Hace ya una eternidad, el pasado 20 de junio por la noche se cumplió el plazo para la presentación de listas de precandidatos para las PASO del 9 de agosto. En ese marco, luego de varias idas y vueltas, de bajarse y subirse, llegó a su fin una nueva puesta en escena del mandatario mercedino.

Hasta el propio Ricardo Darín, galardonado con el premio Oscar, multipremiado por sus actuaciones en varias películas, le tiene un poco de sana envidia al intendente local. Y no solo por la capacidad histriónica para llevar adelante una coreografía digna de presentar en el Bailando de Tinelli al ritmo de un reggaetton, con gran movimiento de caderas incluido.

Ya casi en campaña, aún no está habilitada oficialmente la misma, nuestra ciudad se sigue llenando de cartelería partidaria.

Ahora, se suman los carteles del Frente Renovador, con la imagen de quien no se quiere ir, con su delfín para continuar. Uno al gobierno y el otro en el poder, el poder de las sombras. Sería interesante que pongan UNA en la cartelería, porque cualquier desprevenido no va a encontrar las boletas del espacio massista en el cuarto oscuro. Pero aún falta, pueden corregir los errores comunicacionales de siempre.

La imagen sonriente de ambos, de quien le pasa la posta a otro desgrana en definitiva esta puesta en escena llevada adelante días atrás cuando se especulaba con el papel que iba a llevar adelante el actual mandatario.

Sí, hasta último momento se prometió tener en vilo a todos, sobre todo a su militancia, a sus conducidos, resaltando a los cuatro vientos que aún no había tomado una decisión.

Una decisión, que en política, no te garantiza seguridad ni continuidad.
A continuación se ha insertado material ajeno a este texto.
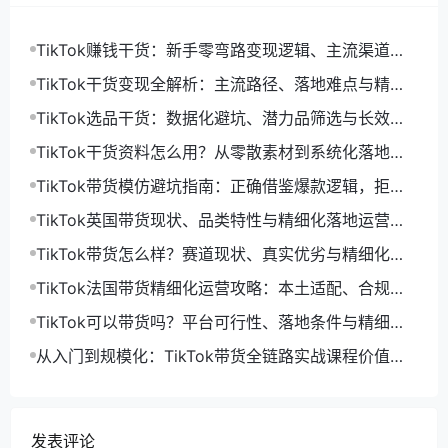
TikTok赚钱干货：新手零弯路变现逻辑、主流渠道与
精细化落地打法
TikTok干货变现全解析：主流路径、落地难点与精细
化增收打法
TikTok选品干货：数据化避坑、潜力品筛选与长效盈
利选品体系
TikTok干货资料怎么用？从零散素材到系统化落地运
营指南
TikTok带货模仿避坑指南：正确借鉴爆款逻辑，拒绝
低效搬运限流
TikTok英国带货现状、品类特性与精细化落地运营指
南
TikTok带货怎么样？赛道现状、真实优劣与精细化运
营落地解析
TikTok法国带货精细化运营攻略：本土适配、合规落
地与长效起量打法
TikTok可以带货吗？平台可行性、落地条件与精细化
运营解法
从入门到规模化：TikTok带货全链路实战课程价值与
落地体系解析
发表评论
Darín lo envidiaría realmente.

Cintureó, cadereó, saltaba, bajaba y subía, le hacía “ole” a las candidaturas que se tiraban. Siempre firme, sabía que papel iba a jugar.

Sabía que no iba a ser candidato a intendente. Se sabía. Pero él lo negaba, se hacía desear, quería ver reflejado en la gente la esperanza de que lo van a extrañar. Pero no. Eso no pasó.
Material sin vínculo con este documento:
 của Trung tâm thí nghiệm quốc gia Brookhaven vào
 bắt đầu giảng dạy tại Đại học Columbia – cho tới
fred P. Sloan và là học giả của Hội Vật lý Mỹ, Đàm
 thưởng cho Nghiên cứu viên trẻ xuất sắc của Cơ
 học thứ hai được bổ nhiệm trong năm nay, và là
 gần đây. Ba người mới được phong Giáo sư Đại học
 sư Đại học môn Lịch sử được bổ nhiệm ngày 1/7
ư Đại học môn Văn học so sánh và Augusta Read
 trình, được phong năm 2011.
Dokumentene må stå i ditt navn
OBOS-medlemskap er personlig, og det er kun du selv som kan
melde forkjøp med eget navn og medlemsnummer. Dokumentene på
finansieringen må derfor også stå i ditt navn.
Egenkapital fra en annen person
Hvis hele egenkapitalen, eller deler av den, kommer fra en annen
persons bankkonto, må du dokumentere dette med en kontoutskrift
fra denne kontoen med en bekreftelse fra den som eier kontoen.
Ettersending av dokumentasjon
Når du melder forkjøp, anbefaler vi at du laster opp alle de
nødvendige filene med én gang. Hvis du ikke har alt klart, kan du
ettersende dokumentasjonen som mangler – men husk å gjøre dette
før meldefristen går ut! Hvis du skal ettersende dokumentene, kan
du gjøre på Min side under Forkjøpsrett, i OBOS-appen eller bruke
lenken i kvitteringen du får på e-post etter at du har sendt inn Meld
Tan burda fue la actuación que apenas anunció que dejaría la intendencia y que el candidato por su espacio sería el presidente del Concejo Deliberante, aparecieron los carteles y fotos de los dos, dándose la mano. La decisión ya la tenía tomada de antemano, salvo que en la sede de su agrupación tuviera una máquina de hacer carteles.

Todo se sabe, pero una vez más le mintió a su militancia. Ellos no fueron los primeros.

Después, tratando de enmendar su error, de tapar su puesta en escena, salió a declarar: “No son decisiones fáciles, menos cuando uno se siente tan acompañado. Tampoco piensen que cambio éste honor de ser intendente por otro. No hay ningún cargo político que te honre tanto como ser intendente de éste pueblo”.

Actuó y especuló. Que la diputación provincial, que la diputación nacional, que la “intendencia”.

Tan malo y desprolijo fue que el que iba en el primer lugar en la lista de legisladores provinciales por el espacio renovador, pasó a ser parte de la nómina para el Congreso nacional en cuarto lugar. Es más, por momentos, antes del cierre oficial estuvo sexto en la grilla, pero ahora, después del cimbronazo del subibaja electoral, fue confirmado como cuarto. Pobre, lo iban tirando para atrás, y nadie sabía dónde  iba a parar.

Las calles mercedinas se van a inundar, aún más, de fotos de quien se va y quien quiere sucederlo, juntos, sonrientes, de la mano, como quien no quiere dejar el lugar que lo cobijó 12 años. Quiere pasarle la posta a su delfín. ¿El resto de los precandidatos de su espacio?. Bien, gracias. Quizá con suerte aparezcan en alguna foto. Pero con él, no sueñen con otra cartelería.

Si piensan eso se van a decepcionar, como lo hicieron los de su equipo de trabajo, sus funcionarios, a los que les soltó la mano a pesar de la esperanza de ser parte de la lista de sus concejales. Lo acompañaron en la gestión y no fueron tenidos en cuenta. A eso en política se le dice “mal pagador”.